Data items:
▼▼▼

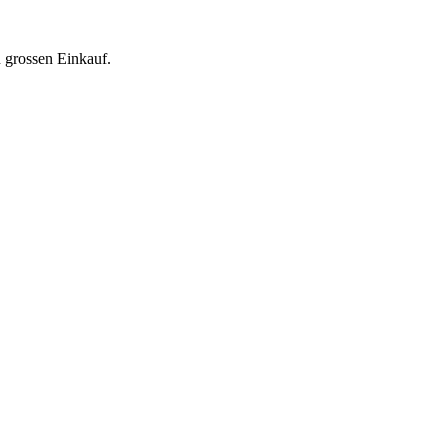
n grossen Einkauf.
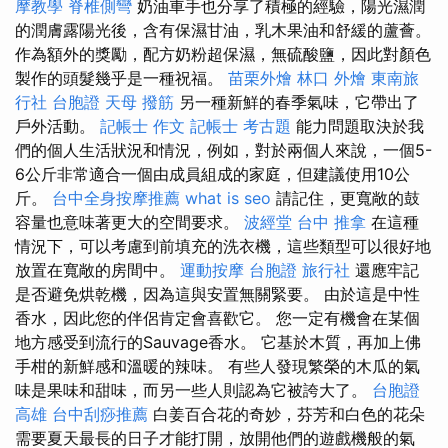
摩教學
脊椎側彎
奶油車手也分享了積極的經驗，陽光濕潤
的潤膚露陽光後，含有保濕甘油，乳木果油和舒緩的蘆薈。
作為額外的獎勵，配方奶粉超保濕，無硫酸鹽，因此對顏色
製作的頭髮幾乎是一種祝福。
苗栗外燴
林口 外燴
東南旅
行社 台胞證
天母 撥筋
另一種新鮮的春季氣味，它帶出了
戶外活動。
記帳士 作文
記帳士 考古題
能力問題取決於我
們的個人生活狀況和情況，例如，對於兩個人來說，一個5-
6公斤非常適合一個由成員組成的家庭，但建議使用10公
斤。
台中全身按摩推薦
what is seo
請記住，更寬敞的鼓
容量也意味著更大的空間要求。
波經堂
台中 推拿
在這種
情況下，可以考慮到前填充的洗衣機，這些類型可以很好地
放置在寬敞的房間中。
運動按摩
台胞證 旅行社
還應牢記
是否避免烘乾機，因為這與安置無關緊要。 由於這是中性
香水，因此您的伴侶肯定會喜歡它。 您一定有機會在某個
地方感受到流行的Sauvage香水。 它基於木質，再加上佛
手柑的新鮮感和溫暖的辣味。 有些人發現繁榮的木瓜的氣
味是果味和甜味，而另一些人則認為它被誇大了。
台胞證
高雄
台中刮痧推薦
白姜百合花的奇妙，芬芳和白色的花朵
需要夏天最長的日子才能打開，放開他們的遊戲機般的氣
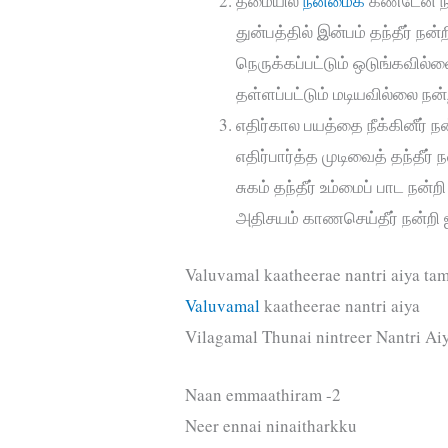
தீமையில்
நன்மைக்
கண்டேன் ந
துன்பத்தில் இன்பம் தந்தீர் நன
நெருக்கப்பட்டும் ஒடுங்கவில்
தள்ளப்பட்டும் மடியவில்லை நன
எதிர்கால பயத்தை நீக்கினீர் ந
எதிர்பார்த்த முடிவைத் தந்தீர் 
சுகம் தந்தீர் உம்மைப் பாட நன்ற
அதிசயம் காணசெய்தீர் நன்றி
Valuvamal kaatheerae nantri aiya tam
Valuvamal
kaatheerae nantri aiya
Vilagamal Thunai nintreer Nantri Ai
Naan emmaathiram -2
Neer ennai ninaitharkku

▲▲▲

TASK DETAILS
Which lines in the data above hold the string "kaatheerae"? Return each of them.

SOLUTION TO THE EXERCISE
Valuvamal kaatheerae nantri aiya tam
kaatheerae nantri aiya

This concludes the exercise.